§ Assignment
Take every line of the material below that includes the string "امتلاك" and copy it out.

──────

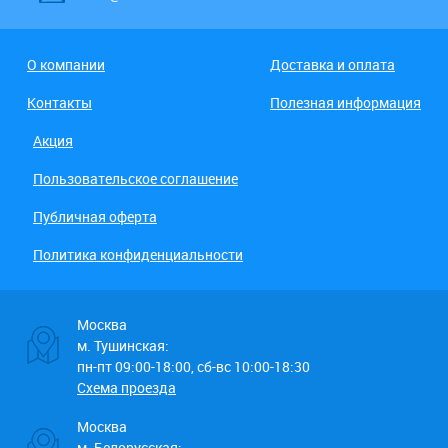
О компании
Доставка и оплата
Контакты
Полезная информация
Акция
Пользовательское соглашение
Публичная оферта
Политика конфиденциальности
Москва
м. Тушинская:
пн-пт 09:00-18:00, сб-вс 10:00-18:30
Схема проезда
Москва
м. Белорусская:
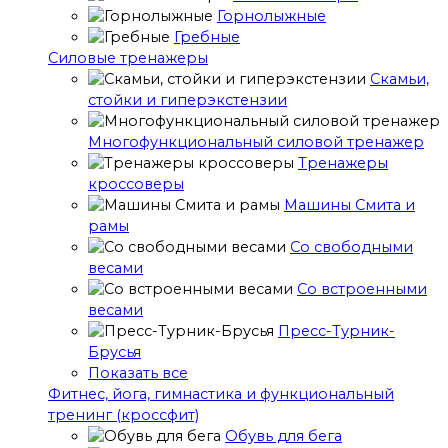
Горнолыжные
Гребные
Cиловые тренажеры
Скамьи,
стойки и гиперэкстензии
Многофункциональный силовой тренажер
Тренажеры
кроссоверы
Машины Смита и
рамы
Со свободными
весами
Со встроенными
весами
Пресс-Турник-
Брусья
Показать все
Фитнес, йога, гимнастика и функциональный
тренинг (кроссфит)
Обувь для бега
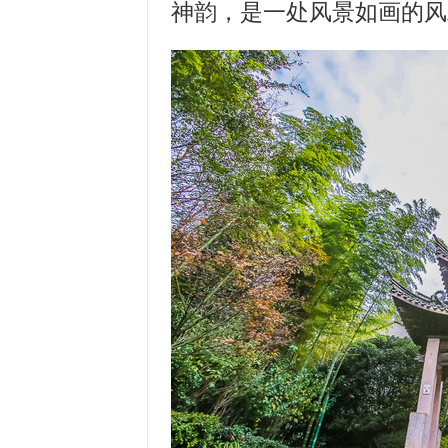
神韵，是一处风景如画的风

──────

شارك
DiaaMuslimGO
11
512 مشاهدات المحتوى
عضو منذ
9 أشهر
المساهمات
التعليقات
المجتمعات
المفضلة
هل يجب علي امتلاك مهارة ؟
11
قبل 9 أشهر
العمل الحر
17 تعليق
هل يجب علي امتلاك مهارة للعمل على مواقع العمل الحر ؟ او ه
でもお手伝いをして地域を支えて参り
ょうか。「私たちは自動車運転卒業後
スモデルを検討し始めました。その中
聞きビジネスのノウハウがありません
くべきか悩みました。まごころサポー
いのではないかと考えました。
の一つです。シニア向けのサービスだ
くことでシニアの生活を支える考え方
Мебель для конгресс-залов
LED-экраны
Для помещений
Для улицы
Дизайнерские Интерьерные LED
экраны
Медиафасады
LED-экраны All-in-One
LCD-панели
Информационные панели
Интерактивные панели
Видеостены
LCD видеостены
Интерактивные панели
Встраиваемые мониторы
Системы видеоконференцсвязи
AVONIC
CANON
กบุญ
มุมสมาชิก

──────

§ Task answer
هل يجب علي امتلاك مهارة ؟
هل يجب علي امتلاك مهارة للعمل على مواقع العمل الحر ؟ او ه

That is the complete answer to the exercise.